The gym was an invasion of my privacy, from the narrow spaces of walkways due to the machines clogged everywhere to the eighteen persons exercising. My health was at risk and this became my quick solution, but I did not know how to handle it. I asked a “Lea” to help me with the equipment.
Every day, I went to the crowded and dangerous realm I never knew I would be in to, but Lea was there to tell me the sets of exercises I needed to get done; the temporary relief set in. After the third week, my fears constricted and I kept looking forward on the new set of exercises.
“What did you do earlier?” she asked me in my fourth week.
“I didn’t do any class course. What should we do?” I asked. She bit her lower lip and her eyes wandered around her thoughts. When she raised them to me, something turned off. “I’ll write a routine for you.”
Lea returned beside me and handed me a piece of paper. Her incoherent handwriting designed rehearsed exercises to do. “Do this twice a day and then you’re off,” she said before she beamed one last time and walked away.

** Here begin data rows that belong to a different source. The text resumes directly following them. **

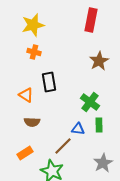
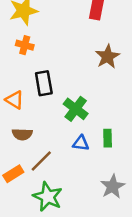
green cross: (90, 102) -> (76, 109), moved
brown line: (63, 146) -> (41, 161), moved

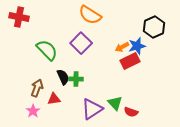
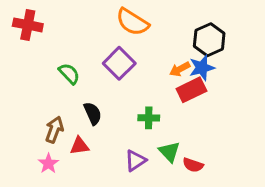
black hexagon: (154, 27) -> (209, 40), moved
green semicircle: (47, 50) -> (69, 74), size x0.7
green cross: (76, 79) -> (149, 118), moved
purple triangle: (92, 109) -> (135, 161), size x0.7

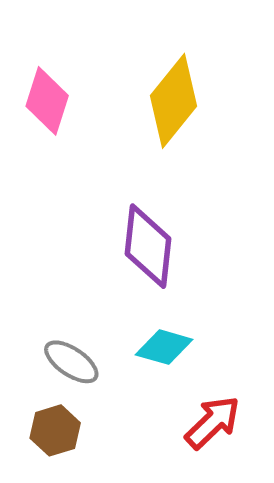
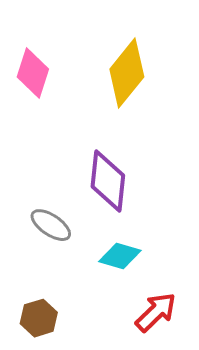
gray ellipse: (71, 362) -> (51, 225), moved

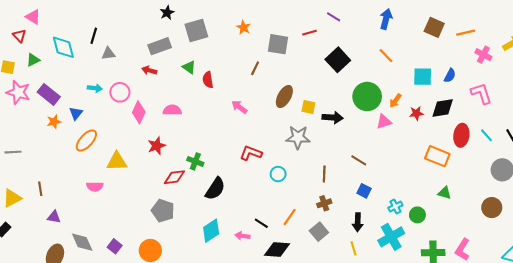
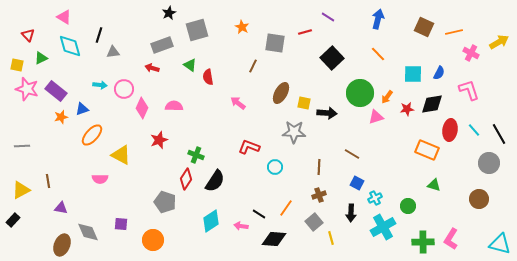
pink triangle: (33, 17) -> (64, 17), moved
blue triangle: (76, 113) -> (82, 109), turned 32
yellow triangle: (117, 161) -> (121, 155), turned 30
red diamond: (174, 177) -> (186, 179), moved, turned -50
cyan cross: (395, 207) -> (375, 198), moved
purple square: (115, 246) -> (121, 224), moved, turned -32
yellow line: (353, 248) -> (331, 238), moved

I held the piece of paper and folded it neatly. I did not want to read it or memorize the steps, but I wanted to remember the way it was written. The next afternoon, I clutched my fingers on the paper. She greeted me with a less-warmth “hello.” I did not answer back.
Two weeks later, I began to notice changes in my health and body. Maybe I became healthier, but I knew I should go on and strive better.
After my second series, I took a rest and soothed my ragged breaths. I did not acknowledge Lea, but I could draw her figure from my peripheral vision. I clipped my fingers on the piece of paper I hid in my pocket and forced my lungs to breathe—in, out and nothing else.